Saúde vascular ainda é negligenciada no Brasil
Doenças venosas e arteriais estão entre as principais causas de incapacidade e mortes evitáveis, mas seguem subdiagnosticadas e pouco discutidas
A saúde vascular, responsável por garantir o bom funcionamento de veias e artérias, raramente é lembrada antes que os sintomas se tornem graves. Inchaços persistentes, dores ao caminhar e feridas que não cicatrizam são sinais muitas vezes tratados como problemas secundários, quando, na realidade, podem indicar doenças silenciosas em evolução. No Brasil, essas condições estão entre as principais causas de internação, incapacidade funcional e óbitos evitáveis, mas permanecem subestimadas no cuidado contínuo à saúde.
“A saúde vascular raramente é lembrada até que algo aconteça. No entanto, por trás de cada dor que se intensifica ao caminhar, de cada perna que incha sem explicação ou de uma ferida que simplesmente não cicatriza, pode haver uma doença vascular em evolução silenciosa”, afirma o cirurgião vascular Edwaldo Edner Joviliano.
A trombose venosa profunda (TVP) é um dos exemplos mais emblemáticos. Caracteriza-se pela formação de coágulos em veias profundas, geralmente nos membros inferiores. O quadro pode começar de forma discreta, mas evoluir para embolia pulmonar, com risco de morte. Estima-se que centenas de milhares de casos ocorram todos os anos no país, muitos ligados a fatores preveníveis como imobilidade prolongada, cirurgias, câncer, obesidade, varizes, uso de anticoncepcionais ou histórico familiar.

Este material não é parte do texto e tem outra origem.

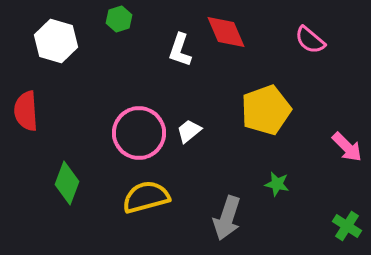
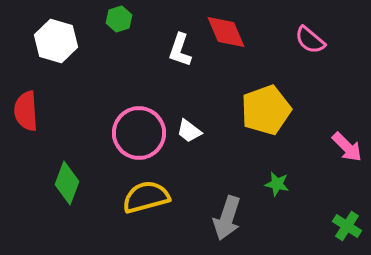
white trapezoid: rotated 104 degrees counterclockwise
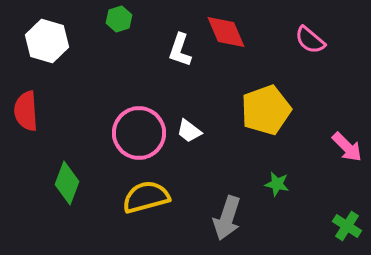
white hexagon: moved 9 px left
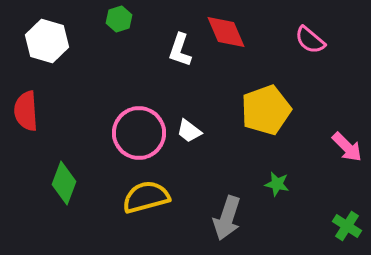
green diamond: moved 3 px left
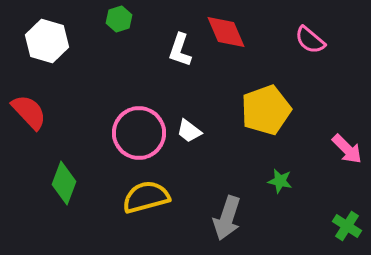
red semicircle: moved 3 px right, 1 px down; rotated 141 degrees clockwise
pink arrow: moved 2 px down
green star: moved 3 px right, 3 px up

As varizes e a insuficiência venosa crônica (IVC) atingem de 30% a 50% da população, e seus impactos vão além da estética. Em estágios avançados, provocam edema persistente, dor, alterações de pele e úlceras venosas de difícil cicatrização, comprometendo de forma profunda a qualidade de vida. “Quando não tratados adequadamente, evoluem para edemas persistentes, alterações na coloração da pele, sensação de peso constante e até úlceras venosas de difícil resolução, condição que gera afastamentos do trabalho, internações recorrentes e sofrimento físico e psicológico significativo”, explica Joviliano.
Os números mostram a dimensão do problema. Entre 2008 e 2019, o Sistema Único de Saúde realizou mais de 869 mil cirurgias relacionadas à doença venosa crônica, com custos que superaram 230 milhões de dólares. Em Botucatu (SP), um levantamento apontou que 47,6% dos adultos apresentavam varizes visíveis, enquanto 21,2% já tinham formas avançadas da doença.
No campo arterial, a doença arterial periférica (DAP) é uma das mais subdiagnosticadas manifestações da aterosclerose. Estudos indicam prevalência acima de 20% entre idosos, mas a condição costuma ser confundida com sinais naturais do envelhecimento. “A dor ao caminhar, que muitos associam ao envelhecimento natural, pode ser sinal de isquemia progressiva. Quando ignorada, a doença pode culminar em amputações evitáveis e aumento importante do risco cardiovascular geral”, alerta o especialista.
Os aneurismas arteriais, especialmente os da aorta abdominal, também são marcados pelo diagnóstico tardio. A maioria dos casos só é descoberta em exames realizados por outros motivos, e a taxa de mortalidade em rupturas não tratadas ultrapassa 80%. Mesmo em grupos de risco, como tabagistas e hipertensos, o acesso a exames preventivos segue restrito.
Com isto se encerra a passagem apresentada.